Question:

Dear minister,

I'm grateful I stumbled onto your site. It has been very helpful in finding answers to many specific questions I have. Thanks for your sound and biblical advice. It's hard to find these days.

I have a question about Habitat for Humanity. I've recently been going through a personal struggle at church. There are not many sound congregations around me, but this one and it has an active college program. I have been in a relationship with a fellow brother in Christ that has recently ended. His parents are the leaders of our college group, and it is hard to be around and serving with them when I strictly wish to move on from my relationship with him while also still being in the congregation. I've been looking for other outlets outside of and search to meet new people, possibly evangelize, and make new acquaintances in a right way without going out with friends outside of the church, who like to drink on occasion. It is definitely uplifting in some ways to be around others who consider themselves "Christians" even if they haven't obeyed the gospel because they have a similar focus.

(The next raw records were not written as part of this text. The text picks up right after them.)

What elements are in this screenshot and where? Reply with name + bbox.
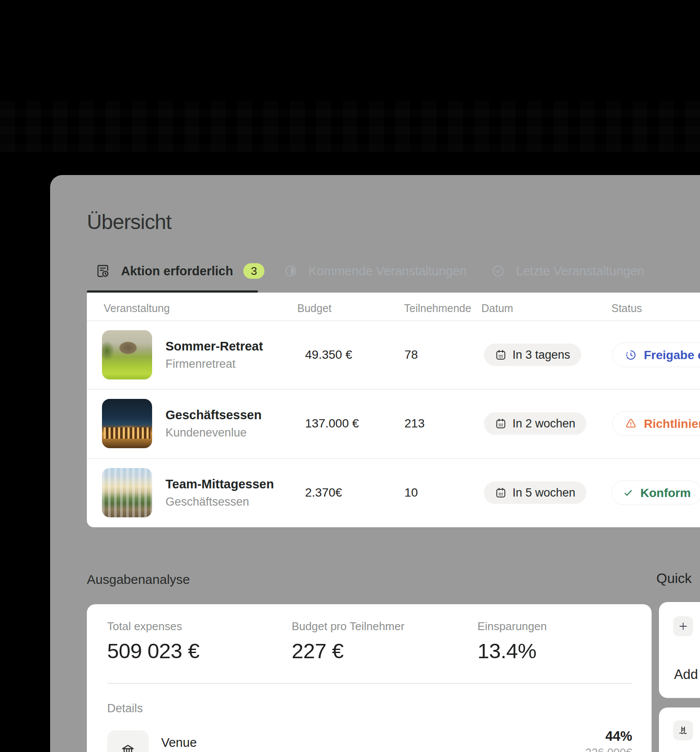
event-photo-night-building bbox=[102, 399, 152, 448]
add-label: Add bbox=[674, 667, 698, 682]
date-badge: In 2 wochen bbox=[484, 412, 586, 435]
participants-value: 78 bbox=[404, 348, 418, 362]
date-label: In 5 wochen bbox=[512, 486, 576, 500]
date-badge: In 3 tagens bbox=[484, 344, 581, 366]
check-icon bbox=[622, 487, 634, 499]
status-label: Konform bbox=[640, 486, 691, 500]
date-label: In 2 wochen bbox=[512, 417, 576, 430]
budget-value: 49.350 € bbox=[305, 348, 352, 362]
status-badge-approval[interactable]: Freigabe erf bbox=[612, 343, 700, 367]
event-title: Team-Mittagessen bbox=[165, 477, 274, 491]
table-row-geschaeftsessen[interactable]: Geschäftsessen Kundenevenlue 137.000 € 2… bbox=[87, 389, 700, 458]
detail-row-label: Venue bbox=[161, 736, 197, 750]
event-name-cell: Sommer-Retreat Firmenretreat bbox=[165, 339, 263, 371]
quick-panel-heading: Quick bbox=[656, 570, 692, 586]
date-label: In 3 tagens bbox=[512, 348, 570, 362]
tab-label: Kommende Veranstaltungen bbox=[309, 264, 467, 278]
analysis-heading: Ausgabenanalyse bbox=[87, 572, 190, 587]
event-photo-terrace bbox=[102, 468, 152, 517]
events-table: Veranstaltung Budget Teilnehmende Datum … bbox=[87, 293, 700, 527]
tab-kommende-veranstaltungen[interactable]: Kommende Veranstaltungen bbox=[283, 261, 467, 281]
table-row-team-mittagessen[interactable]: Team-Mittagessen Geschäftsessen 2.370€ 1… bbox=[87, 458, 700, 527]
event-subtitle: Firmenretreat bbox=[165, 357, 263, 371]
stat-total-expenses: Total expenses 509 023 € bbox=[107, 620, 200, 663]
expense-analysis-card: Total expenses 509 023 € Budget pro Teil… bbox=[87, 604, 652, 752]
document-clock-icon bbox=[95, 263, 111, 279]
stat-budget-per-participant: Budget pro Teilnehmer 227 € bbox=[292, 620, 404, 663]
stat-label: Einsparungen bbox=[477, 620, 547, 633]
event-name-cell: Geschäftsessen Kundenevenlue bbox=[165, 408, 261, 440]
pending-clock-icon bbox=[624, 348, 637, 361]
participants-value: 10 bbox=[404, 486, 418, 500]
column-header-veranstaltung: Veranstaltung bbox=[104, 302, 170, 315]
check-circle-icon bbox=[491, 264, 506, 278]
details-label: Details bbox=[107, 702, 143, 715]
pool-ladder-icon bbox=[678, 725, 689, 736]
plus-button[interactable] bbox=[673, 616, 693, 636]
detail-row-percent: 44% bbox=[605, 729, 632, 744]
column-header-teilnehmende: Teilnehmende bbox=[404, 302, 471, 315]
event-subtitle: Geschäftsessen bbox=[165, 495, 274, 509]
stat-label: Total expenses bbox=[107, 620, 200, 633]
stat-value: 13.4% bbox=[477, 639, 547, 663]
calendar-icon bbox=[495, 349, 507, 361]
event-title: Geschäftsessen bbox=[165, 408, 261, 422]
dimmed-background-residue bbox=[0, 101, 700, 152]
venue-icon-tile bbox=[107, 730, 149, 752]
budget-value: 2.370€ bbox=[305, 486, 342, 500]
date-badge: In 5 wochen bbox=[484, 481, 586, 504]
quick-action-pool-card[interactable] bbox=[659, 707, 700, 752]
stat-value: 227 € bbox=[292, 639, 404, 663]
calendar-icon bbox=[495, 487, 507, 499]
warning-triangle-icon bbox=[624, 417, 637, 430]
tab-aktion-erforderlich[interactable]: Aktion erforderlich 3 bbox=[95, 261, 264, 281]
column-header-budget: Budget bbox=[297, 302, 331, 315]
status-badge-warning[interactable]: Richtlinienw bbox=[612, 411, 700, 436]
tab-label: Aktion erforderlich bbox=[121, 264, 233, 278]
participants-value: 213 bbox=[404, 417, 425, 430]
budget-value: 137.000 € bbox=[305, 417, 359, 430]
plus-icon bbox=[678, 621, 688, 631]
event-title: Sommer-Retreat bbox=[165, 339, 263, 354]
table-row-sommer-retreat[interactable]: Sommer-Retreat Firmenretreat 49.350 € 78… bbox=[87, 321, 700, 389]
quick-action-add-card[interactable]: Add bbox=[659, 602, 700, 698]
event-name-cell: Team-Mittagessen Geschäftsessen bbox=[165, 477, 274, 509]
stat-value: 509 023 € bbox=[107, 639, 200, 663]
tab-label: Letzte Veranstaltungen bbox=[516, 264, 644, 278]
tab-letzte-veranstaltungen[interactable]: Letzte Veranstaltungen bbox=[491, 261, 644, 281]
tab-count-badge: 3 bbox=[243, 263, 264, 279]
calendar-icon bbox=[495, 417, 507, 430]
stat-label: Budget pro Teilnehmer bbox=[292, 620, 404, 633]
event-photo-villa bbox=[102, 330, 152, 379]
event-subtitle: Kundenevenlue bbox=[165, 426, 261, 440]
status-label: Richtlinienw bbox=[644, 417, 700, 430]
status-badge-konform[interactable]: Konform bbox=[611, 481, 700, 505]
card-divider bbox=[107, 683, 632, 684]
venue-building-icon bbox=[120, 730, 136, 752]
page-title: Übersicht bbox=[87, 210, 172, 234]
column-header-datum: Datum bbox=[481, 302, 513, 315]
clock-pie-icon bbox=[283, 264, 298, 278]
pool-icon-tile bbox=[673, 720, 693, 740]
status-label: Freigabe erf bbox=[644, 348, 700, 362]
stat-savings: Einsparungen 13.4% bbox=[477, 620, 547, 663]
column-header-status: Status bbox=[611, 302, 642, 315]
detail-row-amount: 226.000€ bbox=[585, 746, 632, 752]
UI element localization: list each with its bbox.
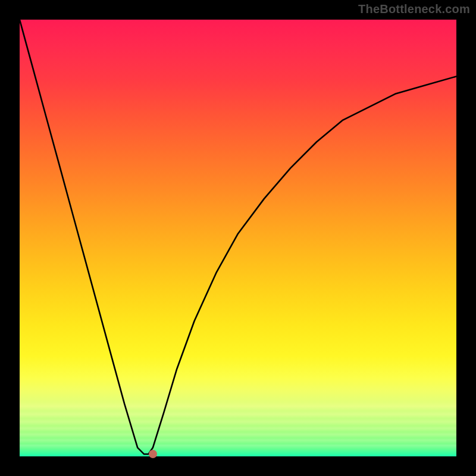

This is my reasoning, but I do not want to sin by becoming involved in an organization that is outside of the church. I don't feel tempted. I am merely seeking a hobby that allows me to be in a good environment because being in a public college doesn't always allow for such opportunities to be in the best of circumstances with our faith. So my question is: Am I sinning by volunteering and building houses under an organization that is welcoming to many faiths because I am a New Testament Christian? I want to serve God to the best of my ability, but I also need a personal outlet and this is the best fit I could find in my environment.

Please help. Thank you.


Answer:

So long as the organization and the people involved don't require you to violate your principles as a Christian, there is nothing wrong with joining such organizations. Volunteer work is a great way to help others.

"For though I am free from all men, I have made myself a servant to all, that I might win the more; and to the Jews I became as a Jew, that I might win Jews; to those who are under the law, as under the law, that I might win those who are under the law; to those who are without law, as without law (not being without law toward God, but under law toward Christ), that I might win those who are without law; to the weak I became as weak, that I might win the weak. I have become all things to all men, that I might by all means save some. Now this I do for the gospel's sake, that I may be partaker of it with you" (I Corinthians 9:19-23).

Being a Christian does not mean isolating yourself from contact with the rest of the world. "I wrote to you in my epistle not to keep company with sexually immoral people. Yet I certainly did not mean with the sexually immoral people of this world, or with the covetous, or extortioners, or idolaters, since then you would need to go out of the world" (I Corinthians 5:9-10). We don't get involved in the world's ungodly behavior, but this doesn't mean we don't talk or do things with people who are worldly. Otherwise how would the gospel ever be spread?

I'm so appreciative for such a humbling and biblical response. Thank you very much!